### WORK TASK
There is a line containing "Erbkrankheiten – Diagnostik, Therapie" in the entries below. Repeat that line and every line after it exactly, and nothing more.

### SOURCE MATERIAL
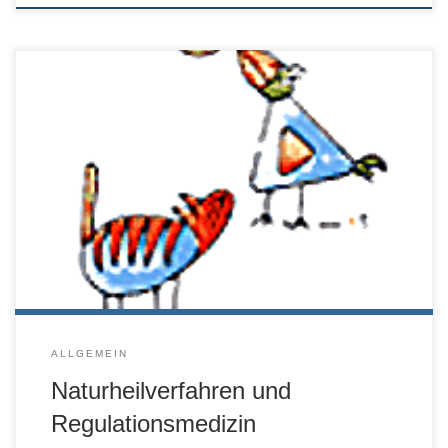
Tagung der DVG-Fachgruppeam Freitag, 19.11.21 l 10:00 –
18:20 Qualzucht-relevante Krankeitsdispositionen und
Erbkrankheiten – Diagnostik, Therapie und Prävention Alle
Infos hier im PDF-Dokument zum Download.
ALLGEMEIN
Naturheilverfahren und
Regulationsmedizin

### YOUR RESPONSE
Erbkrankheiten – Diagnostik, Therapie und Prävention Alle
Infos hier im PDF-Dokument zum Download.
ALLGEMEIN
Naturheilverfahren und
Regulationsmedizin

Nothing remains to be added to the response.